(Data records Opens)
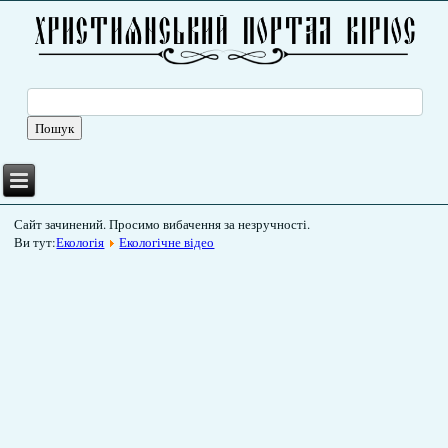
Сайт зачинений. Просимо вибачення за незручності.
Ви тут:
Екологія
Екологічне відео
(Data records Closes)
(Data records Opens)
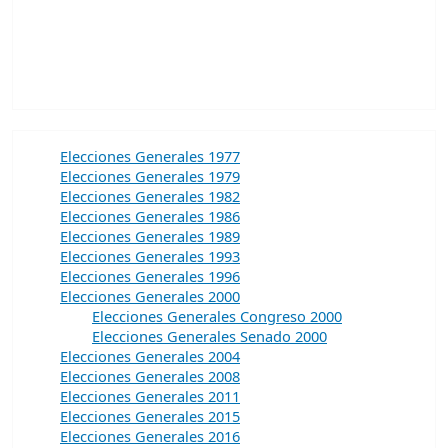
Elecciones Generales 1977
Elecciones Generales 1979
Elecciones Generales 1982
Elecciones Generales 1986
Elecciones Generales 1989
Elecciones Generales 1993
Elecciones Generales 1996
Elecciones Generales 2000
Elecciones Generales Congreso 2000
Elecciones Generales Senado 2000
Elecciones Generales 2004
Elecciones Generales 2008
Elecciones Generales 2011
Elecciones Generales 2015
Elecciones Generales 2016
(Data records Closes)
Copy the lines above exactly, beginning at the line that has "Elecciones Generales 1982" and stopping after the line that has "Elecciones Generales 2016", and omit the rest.

— Response to this task —
Elecciones Generales 1982
Elecciones Generales 1986
Elecciones Generales 1989
Elecciones Generales 1993
Elecciones Generales 1996
Elecciones Generales 2000
Elecciones Generales Congreso 2000
Elecciones Generales Senado 2000
Elecciones Generales 2004
Elecciones Generales 2008
Elecciones Generales 2011
Elecciones Generales 2015
Elecciones Generales 2016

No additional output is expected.